March 3, 2022: As Virat Kohli plays his 100th Test at Mohali on Friday my mind goes back 54 years to the first cricketer to figure in 100 Tests. Ooty born Colin Cowdrey created history against Australia at Birmingham in July 1968 by becoming the first to reach the landmark and it created quite a buzz. After all it was the first time in 91 years of Test cricket that someone had played as many Tests. The record had been held by another Englishman wicket keeper Godfrey Events who had played 91 Tests. Cowdrey who was captaining England celebrated in right royal style by scoring 104 even as the rain-ruined game was drawn. During the course of his innings, he also became only the second batsman after Wally Hammond to score 7000 runs in Test cricket. It was not all smooth sailing for Cowdrey though for at 58 he pulled a muscle in his left leg and had Geoff Boycott as a runner for the remainder of his innings. The injury also saw him miss the next Test.
With the proliferation of Test matches it was only a matter of time before others joined Cowdrey in the 100-Test club and indeed Kohli will become the 71st cricketer to figure in as many matches., He will also be the 12th Indian to play 100 Tests following the likes of (in chronological order) Sunil Gavaskar, Diliip Vengsarkar, Kapil Dev, Sachin Tendulkar, Anil Kumble, Rahul Dravid, Sourav Ganguly, VVS Laxman, Virender Sehwag, Harbhajan Singh and Ishant Sharma. It is without doubt a feather in Kohli’s already well decorated cap and at 33 he still has a lot of cricket in him and one can safely predict many more Tests ahead for him.
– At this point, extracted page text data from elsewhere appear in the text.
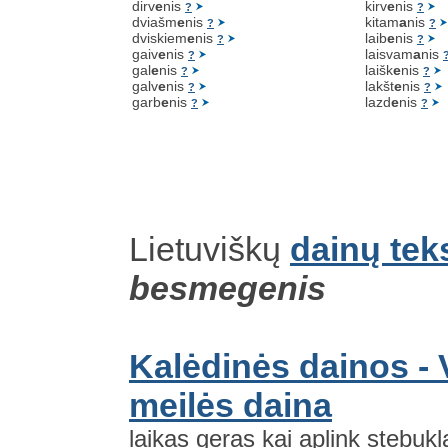
dirv
e
nis
kirv
e
nis
?
?
dviašm
e
nis
kitam
a
nis
?
?
dviskiem
e
nis
laib
e
nis
?
?
gaiv
e
nis
laisvam
a
nis
?
gal
e
nis
laišk
e
nis
?
?
galv
e
nis
lakšt
e
nis
?
?
garb
e
nis
lazd
e
nis
?
?
Lietuviškų
dainų tek
besmegenis
Kalėdinės dainos - Vi
meilės daina
laikas geras kai aplink stebuk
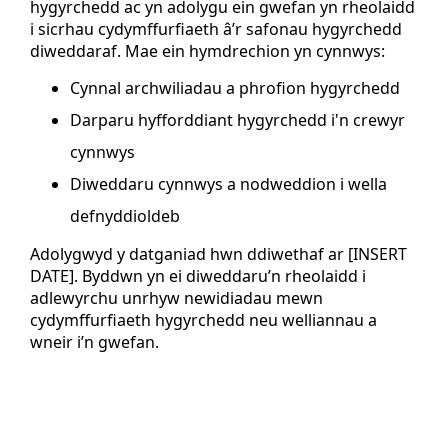
hygyrchedd ac yn adolygu ein gwefan yn rheolaidd
i sicrhau cydymffurfiaeth â’r safonau hygyrchedd
diweddaraf. Mae ein hymdrechion yn cynnwys:
Cynnal archwiliadau a phrofion hygyrchedd
Darparu hyfforddiant hygyrchedd i'n crewyr
cynnwys
Diweddaru cynnwys a nodweddion i wella
defnyddioldeb
Adolygwyd y datganiad hwn ddiwethaf ar [INSERT
DATE]. Byddwn yn ei diweddaru’n rheolaidd i
adlewyrchu unrhyw newidiadau mewn
cydymffurfiaeth hygyrchedd neu welliannau a
wneir i’n gwefan.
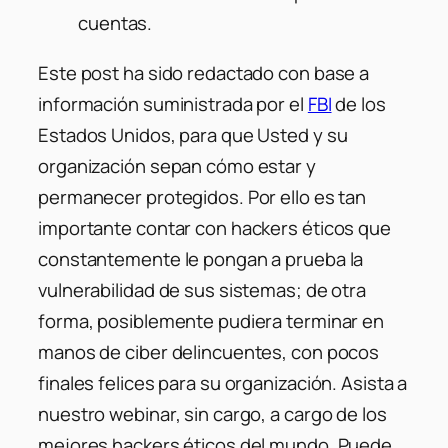
cuentas.
Este post ha sido redactado con base a
información suministrada por el
FBI
de los
Estados Unidos, para que Usted y su
organización sepan cómo estar y
permanecer protegidos. Por ello es tan
importante contar con hackers éticos que
constantemente le pongan a prueba la
vulnerabilidad de sus sistemas; de otra
forma, posiblemente pudiera terminar en
manos de ciber delincuentes, con pocos
finales felices para su organización. Asista a
nuestro webinar, sin cargo, a cargo de los
mejores hackers éticos del mundo. Puede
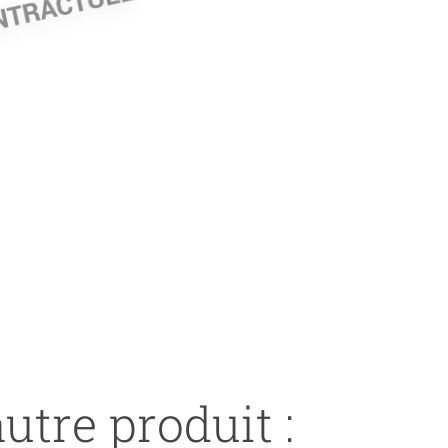
utre produit :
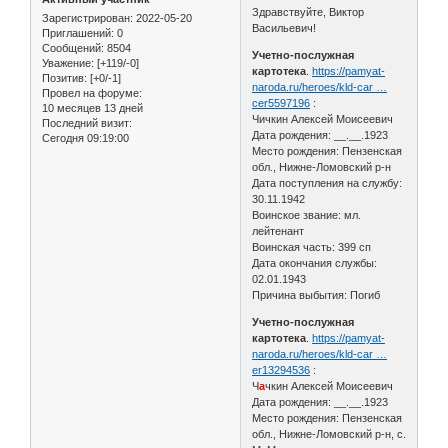
Здравствуйте, Виктор
Зарегистрирован
: 2022-05-20
Васильевич!
Приглашений:
0
Сообщений:
8504
Учетно-послужная
Уважение:
[+119/-0]
картотека
.
https://pamyat-
Позитив:
[+0/-1]
naroda.ru/heroes/kld-car …
Провел на форуме:
cer5597196
:
10 месяцев 13 дней
Чичкин Алексей Моисеевич
Последний визит:
Дата рождения: __.__.1923
Сегодня 09:19:00
Место рождения: Пензенская
обл., Нижне-Ломовский р-н
Дата поступления на службу:
30.11.1942
Воинское звание: мл.
лейтенант
Воинская часть: 399 сп
Дата окончания службы:
02.01.1943
Причина выбытия: Погиб
Учетно-послужная
картотека
.
https://pamyat-
naroda.ru/heroes/kld-car …
er13294536
:
Ч
а
чкин Алексей Моисеевич
Дата рождения: __.__.1923
Место рождения: Пензенская
обл., Нижне-Ломовский р-н, с.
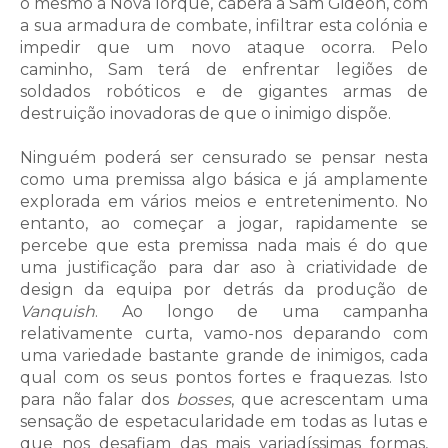
o mesmo a Nova Iorque, caberá a Sam Gideon, com
a sua armadura de combate, infiltrar esta colónia e
impedir que um novo ataque ocorra. Pelo
caminho, Sam terá de enfrentar legiões de
soldados robóticos e de gigantes armas de
destruição inovadoras de que o inimigo dispõe.
Ninguém poderá ser censurado se pensar nesta
como uma premissa algo básica e já amplamente
explorada em vários meios e entretenimento. No
entanto, ao começar a jogar, rapidamente se
percebe que esta premissa nada mais é do que
uma justificação para dar aso à criatividade de
design da equipa por detrás da produção de
Vanquish
. Ao longo de uma campanha
relativamente curta, vamo-nos deparando com
uma variedade bastante grande de inimigos, cada
qual com os seus pontos fortes e fraquezas. Isto
para não falar dos
bosses
, que acrescentam uma
sensação de espetacularidade em todas as lutas e
que nos desafiam das mais variadíssimas formas,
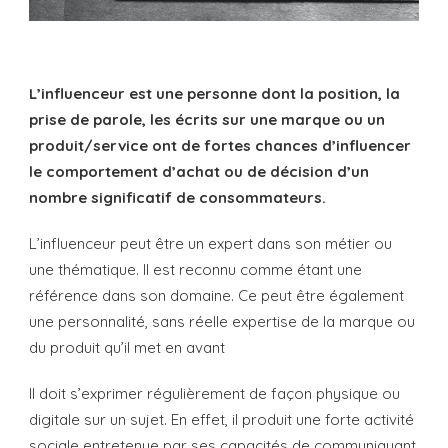
L’influenceur est une personne dont la position, la
prise de parole, les écrits sur une marque ou un
produit/service ont de fortes chances d’influencer
le comportement d’achat ou de décision d’un
nombre significatif de consommateurs.
L’influenceur peut être un expert dans son métier ou
une thématique. Il est reconnu comme étant une
référence dans son domaine. Ce peut être également
une personnalité, sans réelle expertise de la marque ou
du produit qu’il met en avant
Il doit s’exprimer régulièrement de façon physique ou
digitale sur un sujet. En effet, il produit une forte activité
sociale entretenue par ses capacités de communiquant.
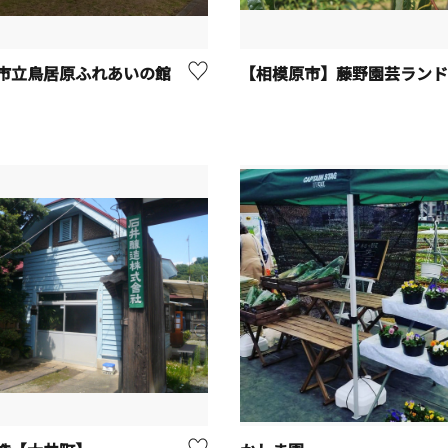
市立鳥居原ふれあいの館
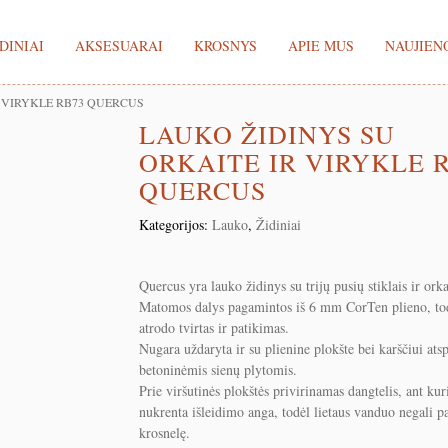
DINIAI
AKSESUARAI
KROSNYS
APIE MUS
NAUJIEN
R VIRYKLE RB73 QUERCUS
LAUKO ŽIDINYS SU
ORKAITE IR VIRYKLE 
QUERCUS
Kategorijos:
Lauko
,
Židiniai
Quercus yra lauko židinys su trijų pusių stiklais ir orka
Matomos dalys pagamintos iš 6 mm CorTen plieno, tod
atrodo tvirtas ir patikimas.
Nugara uždaryta ir su plienine plokšte bei karščiui ats
betoninėmis sienų plytomis.
Prie viršutinės plokštės privirinamas dangtelis, ant kur
nukrenta išleidimo anga, todėl lietaus vanduo negali pa
krosnelę.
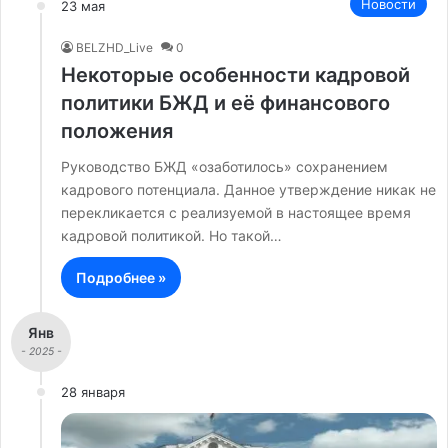
Новости
23 мая
BELZHD_Live
0
Некоторые особенности кадровой
политики БЖД и её финансового
положения
Руководство БЖД «озаботилось» сохранением
кадрового потенциала. Данное утверждение никак не
перекликается с реализуемой в настоящее время
кадровой политикой. Но такой…
Подробнее »
Янв
- 2025 -
28 января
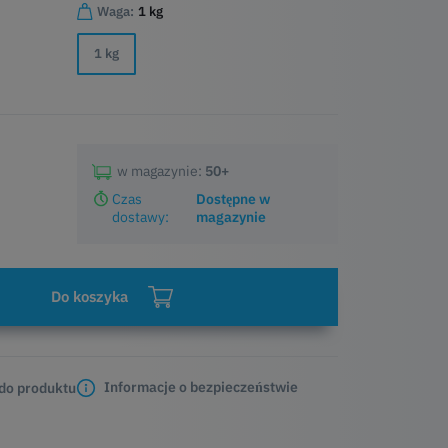
Waga:
1 kg
1 kg
w magazynie:
50+
Czas
Dostępne w
dostawy:
magazynie
Do koszyka
Informacje o bezpieczeństwie
 do produktu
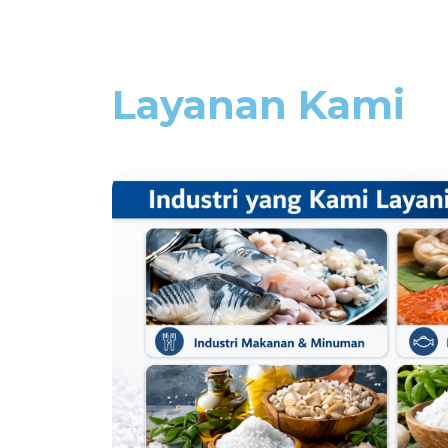
Layanan Kami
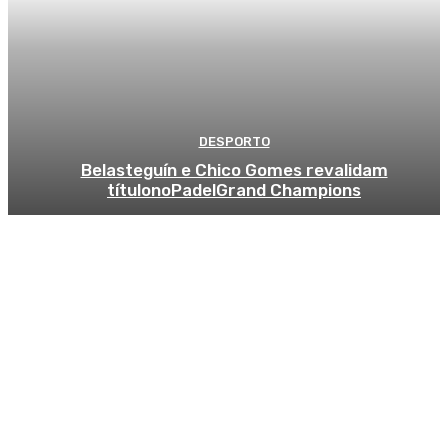
DESPORTO
Belasteguín e Chico Gomes revalidam
títulonoPadelGrand Champions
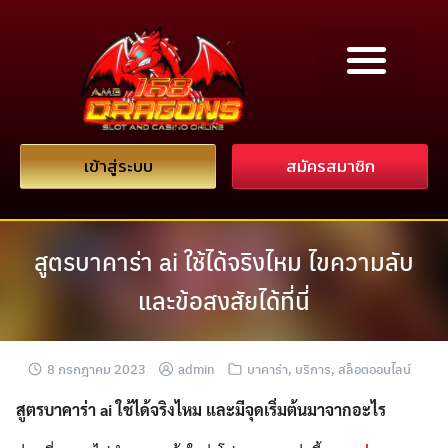
เข้าสู่ระบบ
สมัครสมาชิก
สูตรบาคาร่า ai ใช้ได้จริงไหม ไขความลับ
และข้อสงสัยได้ที่นี่
8 กรกฎาคม 2023
admin
บาคาร่า
,
บริการ
,
สล็อตออนไลน์
สูตรบาคาร่า ai
ใช้ได้จริงไหม และมีจุดเริ่มต้นมาจากอะไร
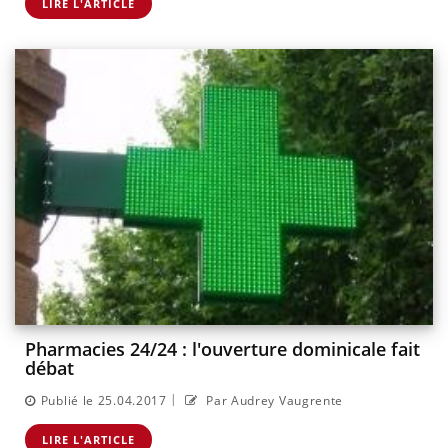
LIRE L'ARTICLE
Pharmacies 24/24 : l'ouverture dominicale fait
débat
|
Publié le 25.04.2017
Par Audrey Vaugrente
LIRE L'ARTICLE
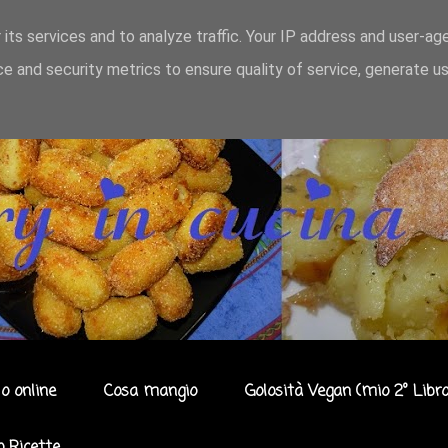
 its services and to analyze traffic. Your IP address and user-ag
e and security metrics to ensure quality of service, generate u
o online
Cosa mangio
Golosità Vegan (mio 2° Libro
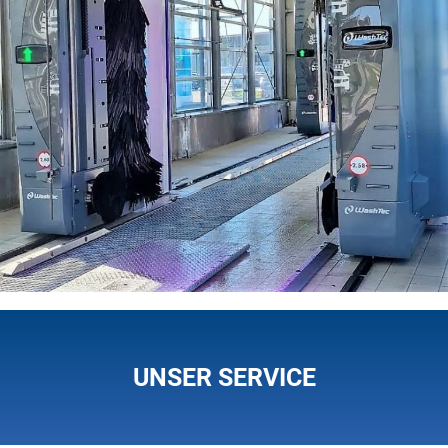
UNSER SERVICE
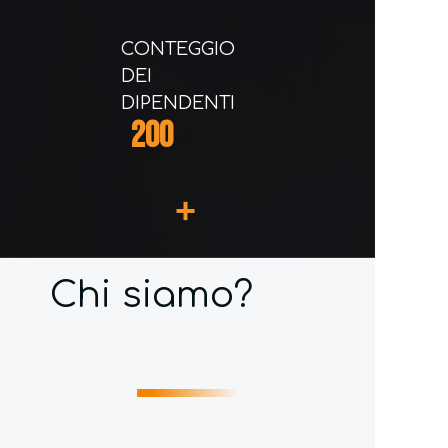
CONTEGGIO
DEI
DIPENDENTI
200
+
Chi siamo?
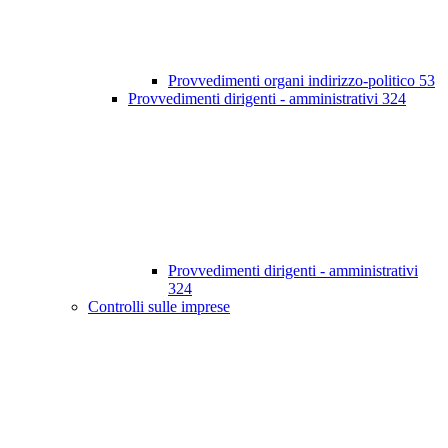
Provvedimenti organi indirizzo-politico
53
Provvedimenti dirigenti - amministrativi
324
Provvedimenti dirigenti - amministrativi
324
Controlli sulle imprese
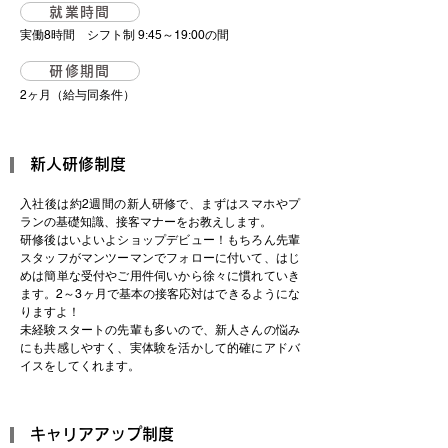
就業時間
実働8時間 シフト制 9:45～19:00の間
研修期間
2ヶ月（給与同条件）
新人研修制度
入社後は約2週間の新人研修で、まずはスマホやプ
ランの基礎知識、接客マナーをお教えします。
研修後はいよいよショップデビュー！もちろん先輩
スタッフがマンツーマンでフォローに付いて、はじ
めは簡単な受付やご用件伺いから徐々に慣れていき
ます。2～3ヶ月で基本の接客応対はできるようにな
りますよ！
未経験スタートの先輩も多いので、新人さんの悩み
にも共感しやすく、実体験を活かして的確にアドバ
イスをしてくれます。
キャリアアップ制度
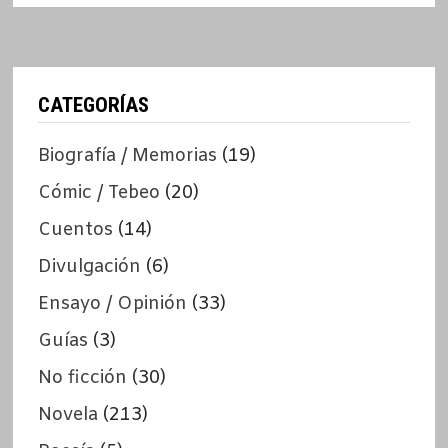
CATEGORÍAS
Biografía / Memorias
(19)
Cómic / Tebeo
(20)
Cuentos
(14)
Divulgación
(6)
Ensayo / Opinión
(33)
Guías
(3)
No ficción
(30)
Novela
(213)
This despite Kohli being under the scanner of late as the runs have dried up. For example, in his last nine Tests he has scored but 472 runs at an average of 29.50 with a highest score of 79. This does not compare favourably with his career average of 50.39. Indeed, not too long ago his career average was 55. His last Test century was notched up against Bangladesh in November 2019. Since then he has got but six half centuries in 27 innings which does not befit a batsman of his outstanding skills and memorable achievements. After all he has got 27 hundreds in 99 matches with seven double hundreds. He has excelled against all opposition and in all countries. He is physically and mentally very strong, a superb stroke player and acknowledged as the best batsman in the world across the three formats. In Tests he is right up there with the likes of Steve Smith and Kane Williamson.
Clearly then Kohli is too good a player to endure a mediocre run for an extended period. Yes, this has been a fairly long unproductive phase when he has been short of runs and not playing up to his exalted status. But with a player of his class, skill and experience one always has this gut feeling that a big one is around the corner. Perhaps a fitting occasion like playing in his 100th Test could goad Kohli to come out of this trough. Relieved of the captaincy duties he can now concentrate on his batting and come up with the kind of several astonishing run of high scores he has enjoyed in his illustrious career – most encouragingly three successive hundreds including two successive double centuries against Sri Lanka in 2017.
(Partab Ramchand is a veteran sports journalist, the views expressed here are personal.)